E aí chega as últimas quatro faixas, com os feats… Quando a tracklist saiu, eu comentei no twitter do Faustino se isso não tinha algo relacionado ao conceito, e ele deixou ambíguo. Posso não estar certo, afinal, isso só o autor da obra está, eu apenas absorvo e relato o que senti, mas senti que sim. As quatro últimas faixas apesar de terem temas parecidos com as outras, funcionam como aquele clímax de um filme cheio de ação, com os personagens resolvidos e confiantes. Tanto é que, ele deixa os feats tomarem conta das faixas de certa forma, e expressarem suas emoções. É aquele contraste entre a luz e a escuridão, o isolamento, a liberdade para o mundo maior. Suas inseguranças como artista, pessoa, na vida amorosa, não o dominaram e no fim resultou nessa obra belíssima. Entre batidas de trap fortes, a referências a Avatar, Faustino não vai deixar que ninguém o impeça de expressar o que ele quer. Em apenas oito faixas, o disco tem pouco menos de 30 minutos de duração, é uma viagem imersiva que parece ser maior, pelo simples fato de querer absorver tudo passado ali.

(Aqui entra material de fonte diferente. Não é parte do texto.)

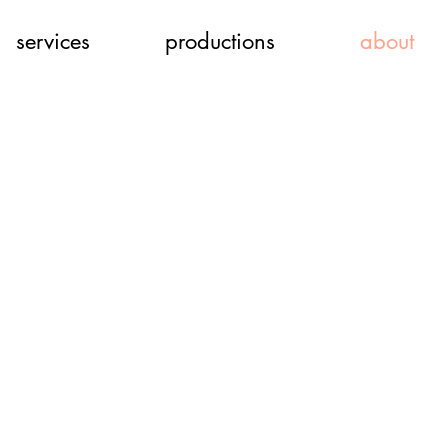
services
productions
about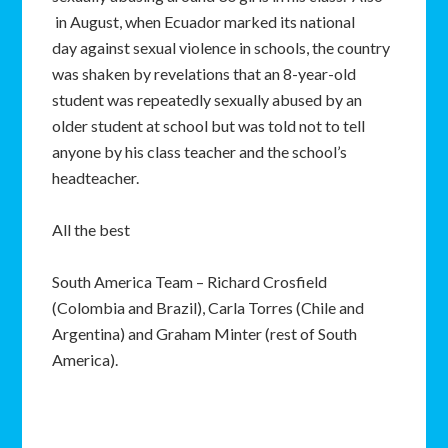
in August, when Ecuador marked its national
day against sexual violence in schools, the country
was shaken by revelations that an 8-year-old
student was repeatedly sexually abused by an
older student at school but was told not to tell
anyone by his class teacher and the school’s
headteacher.
All the best
South America Team – Richard Crosfield
(Colombia and Brazil), Carla Torres (Chile and
Argentina) and Graham Minter (rest of South
America).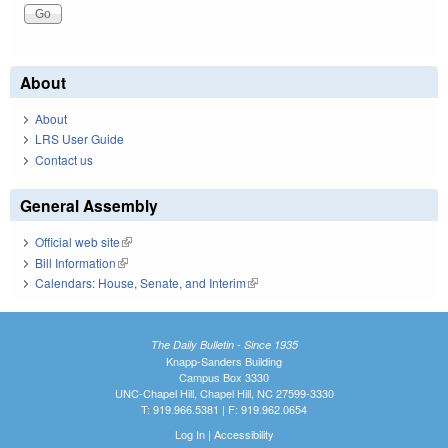
About
About
LRS User Guide
Contact us
General Assembly
Official web site
(link is external)
Bill Information
(link is external)
Calendars: House, Senate, and Interim
(link is external)
The Daily Bulletin - Since 1935
Knapp-Sanders Building
Campus Box 3330
UNC-Chapel Hill, Chapel Hill, NC 27599-3330
T: 919.966.5381 | F: 919.962.0654
Log In
|
Accessibility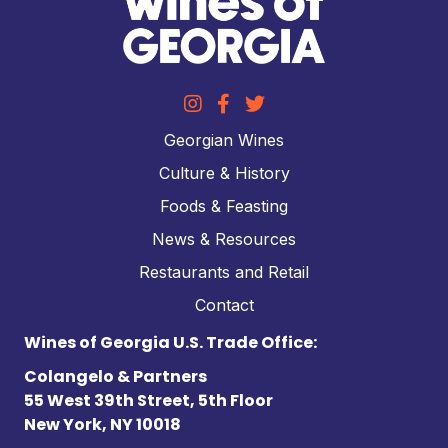
Georgian Wines
Culture & History
Foods & Feasting
News & Resources
Restaurants and Retail
Contact
Wines of Georgia U.S. Trade Office:
Colangelo & Partners
55 West 39th Street, 5th Floor
New York, NY 10018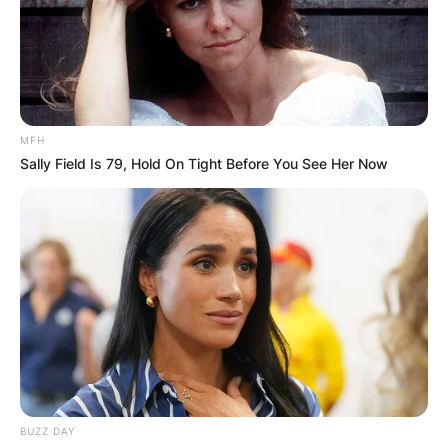
MFH
Sally Field Is 79, Hold On Tight Before You See Her Now
BUZZ DAY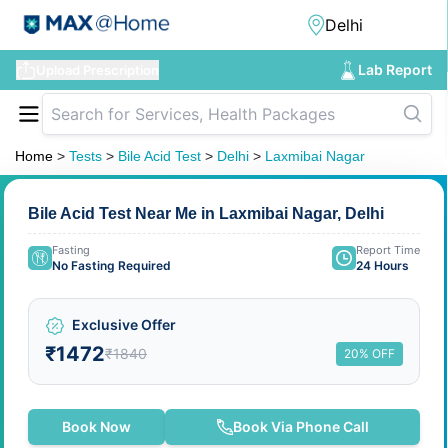
Lab Report
Upload Prescription
Home
>
Tests
>
Bile Acid Test
>
Delhi
>
Laxmibai Nagar
Bile Acid Test Near Me in Laxmibai Nagar, Delhi
Fasting
Report Time
No Fasting Required
24 Hours
Exclusive Offer
₹1472
₹1840
20% OFF
Book Now
Book Via Phone Call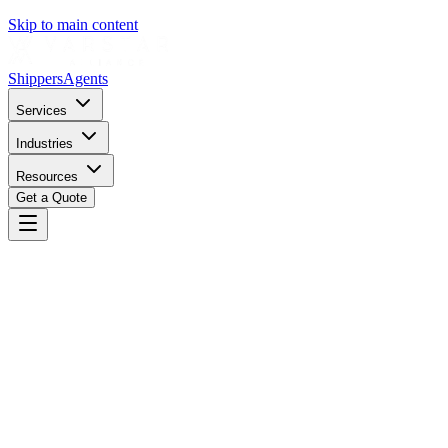
Skip to main content
Shippers
Agents
Services
Industries
Resources
Get a Quote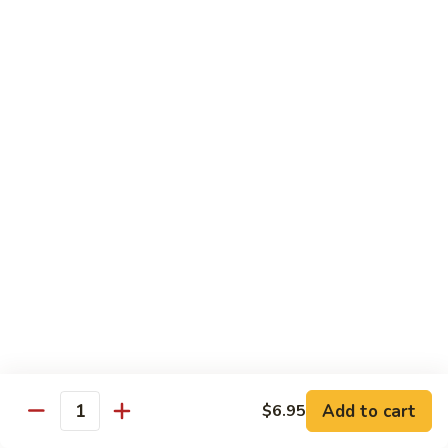
White
White Tuna Roll
Tuna
Roll
Fresh White Tuna Roll 8 PCS
$6.25
Salmon
Salmon Roll
Roll
Fresh salmon rolls
$6.25
Yellowtail
Yellowtail Scallion Roll
Scallion
Roll
Fresh yellowtail Whit Scallion roll
$6.95
Add to cart
$6.95
Quantity
Pepper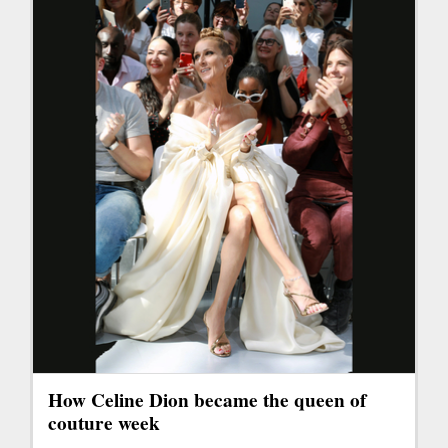
How Celine Dion became the queen of
couture week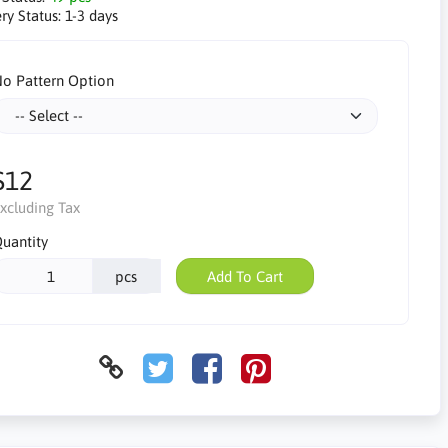
ry Status:
1-3 days
o Pattern Option
$12
xcluding Tax
uantity
pcs
Add To Cart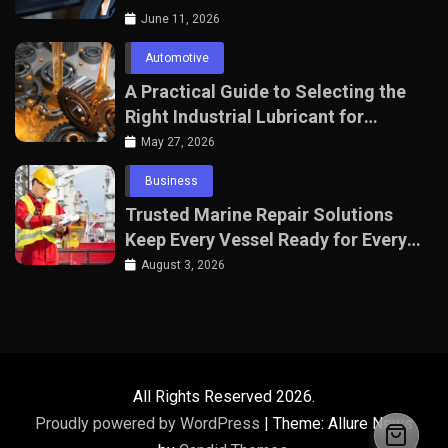
June 11, 2026
Automotive
A Practical Guide to Selecting the
Right Industrial Lubricant for
Manufacturing Equipment
May 27, 2026
Business
Trusted Marine Repair Solutions
Keep Every Vessel Ready for Every
Voyage
August 3, 2026
All Rights Reserved 2026.
Proudly powered by WordPress
|
Theme: Allure News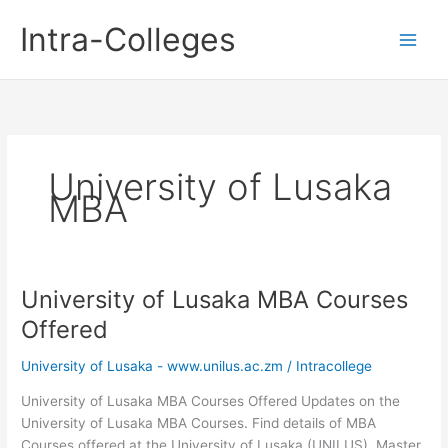
Skip
Intra-Colleges
to
content
University of Lusaka
MBA
University of Lusaka MBA Courses
Offered
University of Lusaka - www.unilus.ac.zm
/
Intracollege
University of Lusaka MBA Courses Offered Updates on the
University of Lusaka MBA Courses. Find details of MBA
Courses offered at the University of Lusaka (UNILUS). Master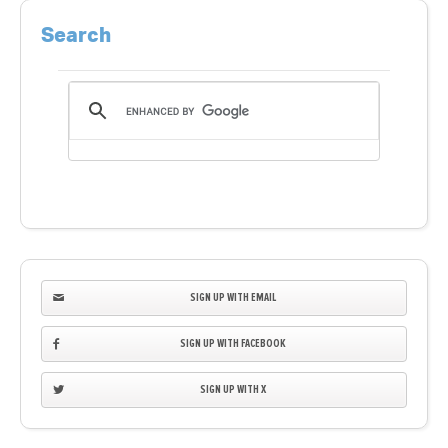
Search
SIGN UP WITH EMAIL
SIGN UP WITH FACEBOOK
SIGN UP WITH X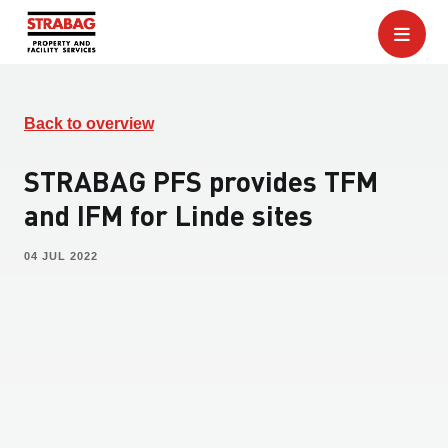
Back to overview
STRABAG PFS provides TFM
and IFM for Linde sites
04 JUL 2022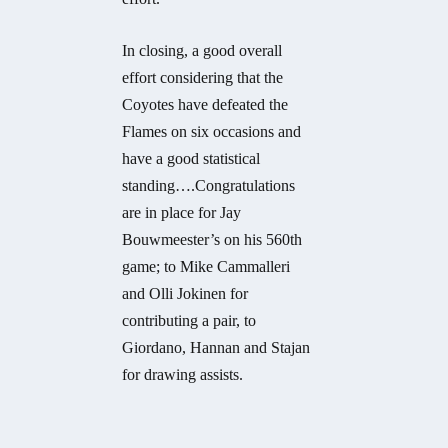
In closing, a good overall
effort considering that the
Coyotes have defeated the
Flames on six occasions and
have a good statistical
standing….Congratulations
are in place for Jay
Bouwmeester’s on his 560th
game; to Mike Cammalleri
and Olli Jokinen for
contributing a pair, to
Giordano, Hannan and Stajan
for drawing assists.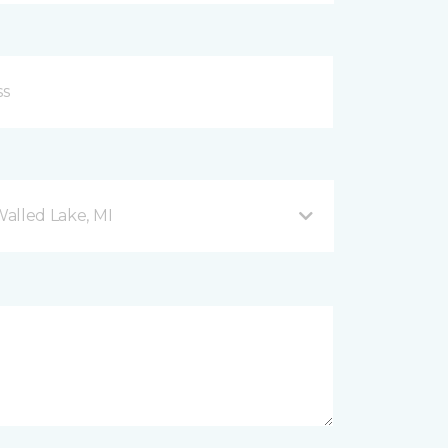
Walled Lake, MI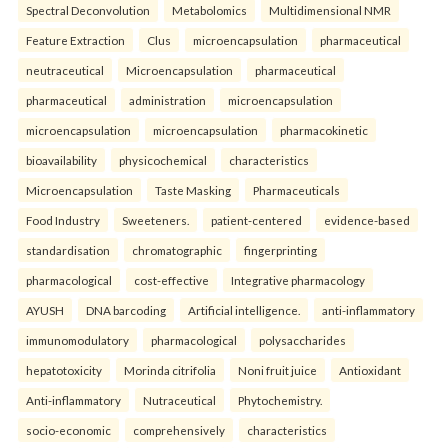
Spectral Deconvolution
Metabolomics
Multidimensional NMR
Feature Extraction
Clus
microencapsulation
pharmaceutical
neutraceutical
Microencapsulation
pharmaceutical
pharmaceutical
administration
microencapsulation
microencapsulation
microencapsulation
pharmacokinetic
bioavailability
physicochemical
characteristics
Microencapsulation
Taste Masking
Pharmaceuticals
Food Industry
Sweeteners.
patient-centered
evidence-based
standardisation
chromatographic
fingerprinting
pharmacological
cost-effective
Integrative pharmacology
AYUSH
DNA barcoding
Artificial intelligence.
anti-inflammatory
immunomodulatory
pharmacological
polysaccharides
hepatotoxicity
Morinda citrifolia
Noni fruit juice
Antioxidant
Anti-inflammatory
Nutraceutical
Phytochemistry.
socio-economic
comprehensively
characteristics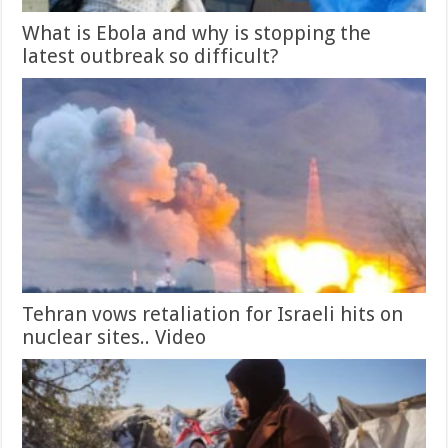
What is Ebola and why is stopping the
latest outbreak so difficult?
Tehran vows retaliation for Israeli hits on
nuclear sites.. Video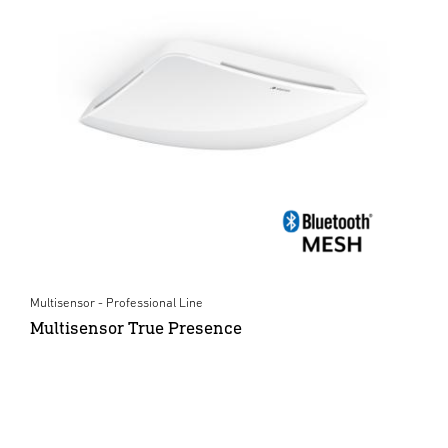
Multisensor - Professional Line
Multisensor True Presence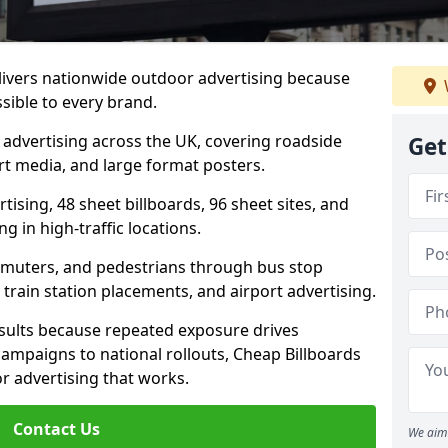
elivers nationwide outdoor advertising because
sible to every brand.
d advertising across the UK, covering roadside
Get
ort media, and large format posters.
ising, 48 sheet billboards, 96 sheet sites, and
g in high-traffic locations.
mmuters, and pedestrians through bus stop
train station placements, and airport advertising.
results because repeated exposure drives
ampaigns to national rollouts, Cheap Billboards
 advertising that works.
Contact Us
We aim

E no fim, temos dois projetos que lidam com essa luz e escuridão de maneira diferente, e… Sabe quando falei que o álbum começa numa sensação de isolamento, que aos poucos vai se expandindo e saindo disso? Kingdom Hearts é igual, começando pelo fatos dos personagens começarem isolados numa ilha pequena, para do nada serem jogados em mundos diversos envolvendo a Disney. Tem uma ideia passada também sobre amor, e companheirismo para vencer a escuridão, melhor exibida entre o trio de Sora, Donald e Pateta, em que cada um vai aprendendo a confiar e amar o outro. Em qualquer outra obra artística, poderia parecer forçado e clichê, mas aqui funciona. Não é sobre os diálogos, o roteiro, mas sim a alma… Quando você presta atenção na história e o desenvolvimento, é como se seu coração esquentasse, e sentisse confortável com a sensação. Acolhe e brinca com seus sentimentos mais puros. Não tem medo de ser ousado, de desacelerar a história um pouco para apreciar uma cutscene longa depois de um chefe difícil. Não tem medo de fazer um prólogo que pode durar 7 horas de duração só para passar um sentimento de confusão, ilusão e isolamento. O álbum de Faustino também, não tem medo de começar botando os dois pés na mesa, e ser vulnerável ao mesmo tempo. De falar sobre o amor e juntar sentimentos que causam um contraste de uma maneira que funcione. De deixar a gente entrar na cabeça dele, e parecer como no filme Divertidamente em que os personagens das emoções mexem no painel da garotinha Riley. Para depois no meio do caminho expandir seus horizontes, explorar o mundo de outras pessoas, deixando elas se expressarem com versos.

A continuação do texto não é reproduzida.